> [Work required]
Where the line with "nload 25 February 2023 | करंट अफेयर्स |..." appears below, start writing out lines exactly, and finish with the line with "便利な定期購入はコチラ", which is included; write out nothing else.

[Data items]

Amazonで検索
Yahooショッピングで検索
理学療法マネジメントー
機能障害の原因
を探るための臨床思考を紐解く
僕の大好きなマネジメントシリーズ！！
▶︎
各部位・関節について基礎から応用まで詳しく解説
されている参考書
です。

==

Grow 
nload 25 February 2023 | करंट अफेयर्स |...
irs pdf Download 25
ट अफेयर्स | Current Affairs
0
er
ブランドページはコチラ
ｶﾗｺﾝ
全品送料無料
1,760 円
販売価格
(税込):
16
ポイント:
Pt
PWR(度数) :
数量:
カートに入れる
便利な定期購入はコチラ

> [Solution to this task]
nload 25 February 2023 | करंट अफेयर्स |...
irs pdf Download 25
ट अफेयर्स | Current Affairs
0
er
ブランドページはコチラ
ｶﾗｺﾝ
全品送料無料
1,760 円
販売価格
(税込):
16
ポイント:
Pt
PWR(度数) :
数量:
カートに入れる
便利な定期購入はコチラ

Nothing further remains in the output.